People have always made pilgrimage for a specific reason. In Micah we are told that people will stream to the Lord’s house ‘that he may teach us his ways and that we may walk in his paths’. This results in the people beating ‘their swords into ploughshares, and their spears into pruning-hooks’ that none shall ‘lift up the sword’ or ‘learn war any more’. When done with our focus on God, pilgrimage should always give us a radical change of heart.
They say that on the Camino de Santiago each pilgrim meets both God and the devil. Perhaps this ties in well with the ever popular cliché that it’s not so much the destination that matters as the journey. In recent times many have done their journey of pilgrimage without really knowing what their reason is, only that there is one. What they often find is that the real pilgrimage begins when they get home. That radical change of heart can take a while to manifest as they process their pilgrimage, but it is there and it is a gift from God for the establishment of a kingdom based on love, where the people of God do not take up the sword but instead plough and sow and share. The heart pilgrimage manifests is ultimately a settled heart. A heart that serves its community with practical application of grace and love. The pilgrimage is not the default state of the Christian, but one that builds us to build the Kingdom of God.

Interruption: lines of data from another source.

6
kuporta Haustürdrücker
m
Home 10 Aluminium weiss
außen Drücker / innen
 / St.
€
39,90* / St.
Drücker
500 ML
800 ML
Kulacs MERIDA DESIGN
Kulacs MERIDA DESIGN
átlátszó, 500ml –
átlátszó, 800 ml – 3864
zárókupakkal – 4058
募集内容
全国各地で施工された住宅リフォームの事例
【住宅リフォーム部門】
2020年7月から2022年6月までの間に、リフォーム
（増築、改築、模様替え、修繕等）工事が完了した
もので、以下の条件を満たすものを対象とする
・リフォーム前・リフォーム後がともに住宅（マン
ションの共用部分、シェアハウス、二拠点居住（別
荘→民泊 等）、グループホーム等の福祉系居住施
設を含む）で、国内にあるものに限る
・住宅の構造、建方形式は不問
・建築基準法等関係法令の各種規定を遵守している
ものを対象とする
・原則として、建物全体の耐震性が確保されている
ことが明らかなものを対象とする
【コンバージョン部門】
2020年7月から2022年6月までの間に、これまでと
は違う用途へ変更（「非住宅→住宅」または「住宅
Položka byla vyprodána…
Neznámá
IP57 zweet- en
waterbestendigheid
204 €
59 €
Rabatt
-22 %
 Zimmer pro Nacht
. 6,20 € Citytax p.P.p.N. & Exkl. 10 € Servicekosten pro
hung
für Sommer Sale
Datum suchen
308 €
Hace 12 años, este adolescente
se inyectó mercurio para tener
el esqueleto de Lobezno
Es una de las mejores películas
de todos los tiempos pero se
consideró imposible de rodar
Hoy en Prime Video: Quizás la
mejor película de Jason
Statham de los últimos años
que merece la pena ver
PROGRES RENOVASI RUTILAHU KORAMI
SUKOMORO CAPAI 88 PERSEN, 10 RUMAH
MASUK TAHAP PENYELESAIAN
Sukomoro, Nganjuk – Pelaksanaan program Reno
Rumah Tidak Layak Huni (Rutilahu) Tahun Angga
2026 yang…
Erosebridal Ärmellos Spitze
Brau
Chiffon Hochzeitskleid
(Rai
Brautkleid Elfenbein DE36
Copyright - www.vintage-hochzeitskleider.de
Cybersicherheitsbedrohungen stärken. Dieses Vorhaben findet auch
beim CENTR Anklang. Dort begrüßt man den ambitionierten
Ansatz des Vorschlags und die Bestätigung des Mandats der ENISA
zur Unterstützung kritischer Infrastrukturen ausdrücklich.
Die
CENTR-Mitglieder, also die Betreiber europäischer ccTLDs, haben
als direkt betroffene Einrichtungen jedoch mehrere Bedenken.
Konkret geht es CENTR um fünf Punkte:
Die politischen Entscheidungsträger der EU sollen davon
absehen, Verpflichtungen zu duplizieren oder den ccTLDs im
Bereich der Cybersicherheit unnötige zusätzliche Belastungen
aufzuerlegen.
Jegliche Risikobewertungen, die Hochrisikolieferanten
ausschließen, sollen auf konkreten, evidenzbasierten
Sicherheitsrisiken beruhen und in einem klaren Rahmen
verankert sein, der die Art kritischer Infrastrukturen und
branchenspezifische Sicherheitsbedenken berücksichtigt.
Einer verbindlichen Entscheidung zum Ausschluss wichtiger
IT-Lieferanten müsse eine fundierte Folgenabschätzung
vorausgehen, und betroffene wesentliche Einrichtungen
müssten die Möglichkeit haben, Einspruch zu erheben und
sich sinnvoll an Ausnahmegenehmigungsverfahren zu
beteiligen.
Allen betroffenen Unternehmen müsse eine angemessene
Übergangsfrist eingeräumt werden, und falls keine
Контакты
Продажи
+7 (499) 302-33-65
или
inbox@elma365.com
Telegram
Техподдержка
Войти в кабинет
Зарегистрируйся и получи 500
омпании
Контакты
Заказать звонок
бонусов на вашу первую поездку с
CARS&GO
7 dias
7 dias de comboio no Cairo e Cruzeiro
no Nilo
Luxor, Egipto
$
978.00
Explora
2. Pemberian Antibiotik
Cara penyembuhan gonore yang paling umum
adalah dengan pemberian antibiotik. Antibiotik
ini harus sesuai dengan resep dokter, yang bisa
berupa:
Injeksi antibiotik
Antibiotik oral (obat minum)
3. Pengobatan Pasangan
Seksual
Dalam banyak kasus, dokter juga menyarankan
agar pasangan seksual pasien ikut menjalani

There are many traditional pilgrimage routes throughout the UK listed on the British Pilgrimage Trust’s website, some for only a few days. Why not take a short pilgrimage to reflect on your role in your community and how you may be able to beat swords into ploughshares? In the age of austerity, gardening can be a radical act, and radical food politics is more relevant than ever before. Some interesting community organisations you may wish to get involved in or take inspiration from include Food Not Bombs and Incredible Edibles.
God my guide and companion,
Thank you that you lead us as we make pilgrimage and stay with us as we engage in our communities. May you take me on a pilgrimage of the heart. Change me and make me more aware of my community, both local and global. May you use me to challenge unjust political and social structures through practical and prayerful commitment to my community.